Directions:
Output only the lines below from the one holding "Image resolution: width=960, height=1783." down to the one holding "Privacy Policy", both end lines included and every picture dropped.

Extracted entries:
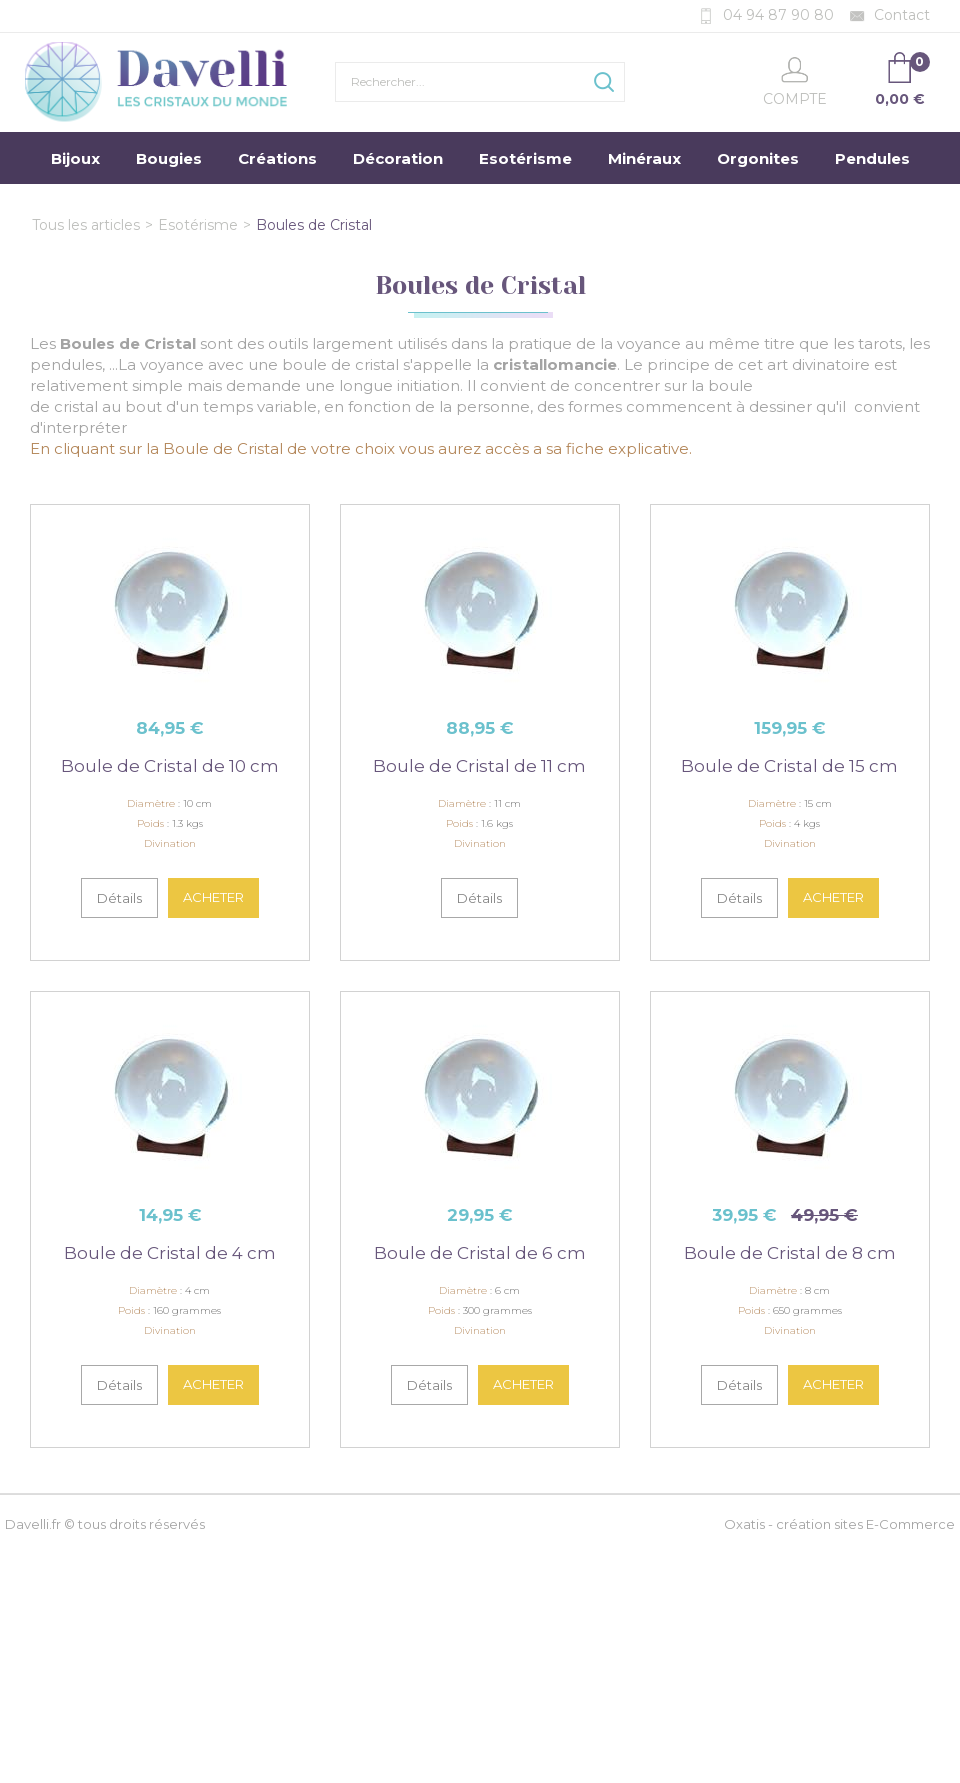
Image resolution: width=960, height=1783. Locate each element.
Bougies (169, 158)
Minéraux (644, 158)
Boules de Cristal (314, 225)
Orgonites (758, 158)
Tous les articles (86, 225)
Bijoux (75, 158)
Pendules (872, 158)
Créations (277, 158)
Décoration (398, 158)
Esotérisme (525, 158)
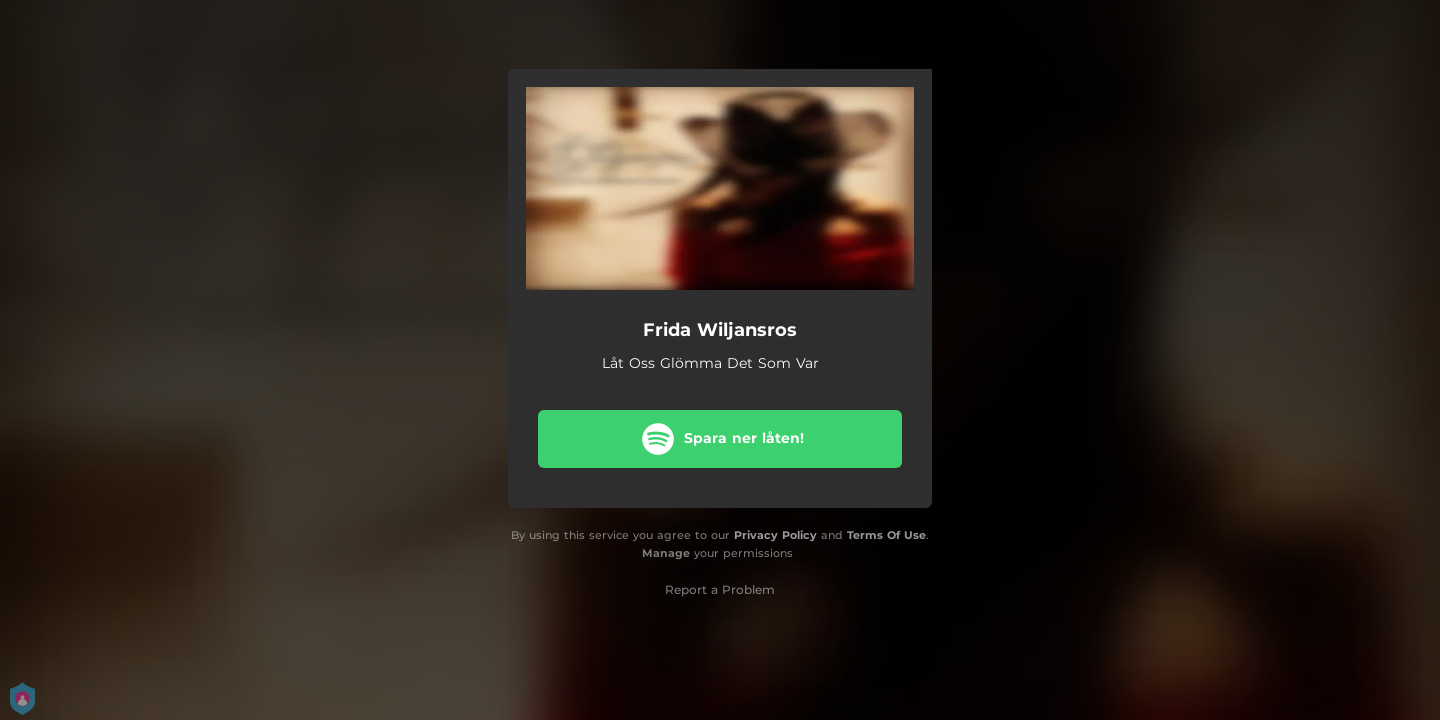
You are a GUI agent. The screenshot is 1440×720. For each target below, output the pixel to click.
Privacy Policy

...

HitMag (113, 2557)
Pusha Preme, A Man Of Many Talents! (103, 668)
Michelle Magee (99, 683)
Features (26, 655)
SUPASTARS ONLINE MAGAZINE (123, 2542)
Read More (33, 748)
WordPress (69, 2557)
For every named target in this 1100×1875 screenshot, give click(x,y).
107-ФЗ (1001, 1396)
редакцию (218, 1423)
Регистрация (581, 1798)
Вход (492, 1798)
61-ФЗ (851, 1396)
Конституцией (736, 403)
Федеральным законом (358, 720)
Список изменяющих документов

==

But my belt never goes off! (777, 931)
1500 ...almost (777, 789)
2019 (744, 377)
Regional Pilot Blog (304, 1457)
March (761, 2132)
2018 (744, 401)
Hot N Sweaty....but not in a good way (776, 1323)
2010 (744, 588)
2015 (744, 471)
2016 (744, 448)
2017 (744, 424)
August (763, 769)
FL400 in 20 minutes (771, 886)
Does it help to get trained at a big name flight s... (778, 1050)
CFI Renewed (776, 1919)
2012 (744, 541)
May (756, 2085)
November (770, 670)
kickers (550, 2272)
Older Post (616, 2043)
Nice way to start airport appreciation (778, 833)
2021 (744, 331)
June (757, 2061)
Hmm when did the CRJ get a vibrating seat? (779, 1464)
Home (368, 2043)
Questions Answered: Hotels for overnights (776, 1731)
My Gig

Written response:
Image resolution: width=960, height=1783. Locate each element.
Bougies (169, 158)
Minéraux (644, 158)
Boules de Cristal (314, 225)
Orgonites (758, 158)
Tous les articles (86, 225)
Bijoux (75, 158)
Pendules (872, 158)
Créations (277, 158)
Décoration (398, 158)
Esotérisme (525, 158)
You are a GUI agent. The screenshot is 1440×720. For each target below, output the pixel to click.
Privacy Policy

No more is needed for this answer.